===== DATA LISTING =====
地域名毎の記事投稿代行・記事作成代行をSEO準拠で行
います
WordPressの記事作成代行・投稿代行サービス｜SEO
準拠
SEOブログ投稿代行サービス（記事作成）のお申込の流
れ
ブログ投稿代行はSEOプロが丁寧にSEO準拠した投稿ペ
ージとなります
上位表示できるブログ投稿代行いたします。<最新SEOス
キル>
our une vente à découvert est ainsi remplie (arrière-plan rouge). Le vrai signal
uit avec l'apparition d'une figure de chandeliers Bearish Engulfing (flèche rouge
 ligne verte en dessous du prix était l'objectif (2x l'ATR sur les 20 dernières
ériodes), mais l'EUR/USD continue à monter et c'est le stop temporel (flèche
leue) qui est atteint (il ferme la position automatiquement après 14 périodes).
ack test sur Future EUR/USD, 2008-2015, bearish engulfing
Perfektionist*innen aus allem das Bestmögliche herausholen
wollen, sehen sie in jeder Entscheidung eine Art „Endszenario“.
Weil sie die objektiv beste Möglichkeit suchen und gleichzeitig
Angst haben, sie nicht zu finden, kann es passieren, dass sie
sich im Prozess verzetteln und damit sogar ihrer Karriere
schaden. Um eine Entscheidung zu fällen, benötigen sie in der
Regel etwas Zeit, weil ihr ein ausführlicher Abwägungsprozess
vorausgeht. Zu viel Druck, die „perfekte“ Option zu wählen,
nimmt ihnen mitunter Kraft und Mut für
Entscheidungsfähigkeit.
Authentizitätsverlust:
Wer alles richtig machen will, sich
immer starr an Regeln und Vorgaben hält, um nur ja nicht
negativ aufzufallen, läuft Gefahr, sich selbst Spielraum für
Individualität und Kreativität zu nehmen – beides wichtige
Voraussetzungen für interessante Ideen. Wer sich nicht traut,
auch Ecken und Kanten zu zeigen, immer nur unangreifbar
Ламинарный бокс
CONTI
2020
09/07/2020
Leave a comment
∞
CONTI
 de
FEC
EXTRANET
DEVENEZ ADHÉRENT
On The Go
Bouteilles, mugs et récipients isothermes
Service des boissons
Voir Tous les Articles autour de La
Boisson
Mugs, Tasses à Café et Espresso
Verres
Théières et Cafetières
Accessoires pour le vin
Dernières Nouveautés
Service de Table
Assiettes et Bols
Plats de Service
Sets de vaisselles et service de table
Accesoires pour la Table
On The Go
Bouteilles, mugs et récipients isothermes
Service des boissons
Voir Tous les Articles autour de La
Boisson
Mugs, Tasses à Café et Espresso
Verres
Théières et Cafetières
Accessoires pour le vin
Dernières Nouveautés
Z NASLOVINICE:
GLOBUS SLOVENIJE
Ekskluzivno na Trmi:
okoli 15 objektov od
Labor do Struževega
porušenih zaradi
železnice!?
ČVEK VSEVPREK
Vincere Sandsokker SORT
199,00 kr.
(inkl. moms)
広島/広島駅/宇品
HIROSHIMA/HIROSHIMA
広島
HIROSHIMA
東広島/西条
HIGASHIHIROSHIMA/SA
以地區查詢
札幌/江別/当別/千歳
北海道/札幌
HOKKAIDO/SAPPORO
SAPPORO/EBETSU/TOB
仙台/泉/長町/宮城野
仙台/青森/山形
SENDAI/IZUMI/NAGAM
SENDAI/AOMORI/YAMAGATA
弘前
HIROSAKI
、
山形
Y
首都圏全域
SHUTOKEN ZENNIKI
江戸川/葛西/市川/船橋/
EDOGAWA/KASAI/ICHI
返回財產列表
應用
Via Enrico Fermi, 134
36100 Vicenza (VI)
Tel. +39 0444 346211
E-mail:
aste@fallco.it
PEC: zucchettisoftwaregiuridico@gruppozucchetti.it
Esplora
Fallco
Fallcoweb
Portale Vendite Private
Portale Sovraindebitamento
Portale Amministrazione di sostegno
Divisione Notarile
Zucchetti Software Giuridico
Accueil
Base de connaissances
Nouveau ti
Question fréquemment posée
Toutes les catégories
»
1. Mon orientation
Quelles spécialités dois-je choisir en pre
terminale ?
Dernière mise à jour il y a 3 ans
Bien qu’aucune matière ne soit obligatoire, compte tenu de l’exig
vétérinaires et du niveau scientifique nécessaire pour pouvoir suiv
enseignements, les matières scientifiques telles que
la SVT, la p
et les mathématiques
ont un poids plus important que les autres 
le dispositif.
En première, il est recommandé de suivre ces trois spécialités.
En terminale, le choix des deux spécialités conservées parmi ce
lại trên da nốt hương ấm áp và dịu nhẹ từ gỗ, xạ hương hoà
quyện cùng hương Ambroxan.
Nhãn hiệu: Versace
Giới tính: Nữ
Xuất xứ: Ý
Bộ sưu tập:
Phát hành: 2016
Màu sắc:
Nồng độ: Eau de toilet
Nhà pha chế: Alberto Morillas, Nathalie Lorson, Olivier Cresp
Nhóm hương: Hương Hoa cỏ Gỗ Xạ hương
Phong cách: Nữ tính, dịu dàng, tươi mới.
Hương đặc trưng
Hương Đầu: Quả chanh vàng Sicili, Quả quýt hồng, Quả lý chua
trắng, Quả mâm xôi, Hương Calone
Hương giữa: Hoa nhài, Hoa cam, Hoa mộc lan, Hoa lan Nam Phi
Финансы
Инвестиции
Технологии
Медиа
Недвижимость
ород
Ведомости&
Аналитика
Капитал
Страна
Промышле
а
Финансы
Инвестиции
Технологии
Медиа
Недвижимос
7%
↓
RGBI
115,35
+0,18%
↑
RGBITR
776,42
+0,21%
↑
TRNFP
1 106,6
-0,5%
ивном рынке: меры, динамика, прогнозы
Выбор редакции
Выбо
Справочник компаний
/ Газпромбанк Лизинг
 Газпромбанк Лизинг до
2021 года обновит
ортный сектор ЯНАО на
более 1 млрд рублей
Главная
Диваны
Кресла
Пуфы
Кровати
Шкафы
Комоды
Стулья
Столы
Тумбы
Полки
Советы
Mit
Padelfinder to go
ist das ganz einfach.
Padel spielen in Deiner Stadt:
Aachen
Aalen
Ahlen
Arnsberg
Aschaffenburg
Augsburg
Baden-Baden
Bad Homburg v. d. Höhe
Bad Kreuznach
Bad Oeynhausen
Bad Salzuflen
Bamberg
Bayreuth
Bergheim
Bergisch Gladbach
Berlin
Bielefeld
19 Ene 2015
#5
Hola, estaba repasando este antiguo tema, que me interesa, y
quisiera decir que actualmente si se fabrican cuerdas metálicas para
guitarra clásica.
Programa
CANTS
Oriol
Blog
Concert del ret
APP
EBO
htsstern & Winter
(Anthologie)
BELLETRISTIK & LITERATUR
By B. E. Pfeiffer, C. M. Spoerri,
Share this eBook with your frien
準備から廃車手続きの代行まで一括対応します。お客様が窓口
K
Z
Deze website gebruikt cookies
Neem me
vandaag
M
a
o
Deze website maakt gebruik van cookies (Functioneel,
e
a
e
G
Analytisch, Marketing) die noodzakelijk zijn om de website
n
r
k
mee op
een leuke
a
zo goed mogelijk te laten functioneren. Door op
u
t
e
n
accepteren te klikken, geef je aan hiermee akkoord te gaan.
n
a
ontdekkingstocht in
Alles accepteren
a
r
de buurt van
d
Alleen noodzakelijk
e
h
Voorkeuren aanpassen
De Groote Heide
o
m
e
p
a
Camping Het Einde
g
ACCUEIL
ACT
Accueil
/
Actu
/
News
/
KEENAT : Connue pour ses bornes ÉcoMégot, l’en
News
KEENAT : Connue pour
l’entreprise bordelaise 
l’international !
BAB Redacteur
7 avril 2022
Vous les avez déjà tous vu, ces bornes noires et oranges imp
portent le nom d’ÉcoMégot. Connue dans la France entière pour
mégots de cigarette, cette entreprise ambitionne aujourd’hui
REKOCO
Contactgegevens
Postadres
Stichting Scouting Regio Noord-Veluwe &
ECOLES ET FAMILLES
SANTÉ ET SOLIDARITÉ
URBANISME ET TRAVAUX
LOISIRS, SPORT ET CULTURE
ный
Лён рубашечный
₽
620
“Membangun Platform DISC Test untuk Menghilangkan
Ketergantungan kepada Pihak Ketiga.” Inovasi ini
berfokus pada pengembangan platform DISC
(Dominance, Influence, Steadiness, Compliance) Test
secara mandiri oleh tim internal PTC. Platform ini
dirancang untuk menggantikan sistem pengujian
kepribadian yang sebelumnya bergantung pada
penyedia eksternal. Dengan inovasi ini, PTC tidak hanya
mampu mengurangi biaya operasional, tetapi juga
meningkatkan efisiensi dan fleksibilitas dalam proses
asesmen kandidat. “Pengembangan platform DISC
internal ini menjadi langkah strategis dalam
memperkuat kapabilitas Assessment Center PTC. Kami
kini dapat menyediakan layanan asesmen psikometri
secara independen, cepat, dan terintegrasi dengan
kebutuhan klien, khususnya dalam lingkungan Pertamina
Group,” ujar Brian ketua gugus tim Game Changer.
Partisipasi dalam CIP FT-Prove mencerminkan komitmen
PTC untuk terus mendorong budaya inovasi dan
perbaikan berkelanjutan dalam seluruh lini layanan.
=====
-- YOUR INSTRUCTIONS --
The word is "Deze". Copy every line above where it appears.

-- EXERCISE SOLUTION --
Deze website gebruikt cookies
Deze website maakt gebruik van cookies (Functioneel,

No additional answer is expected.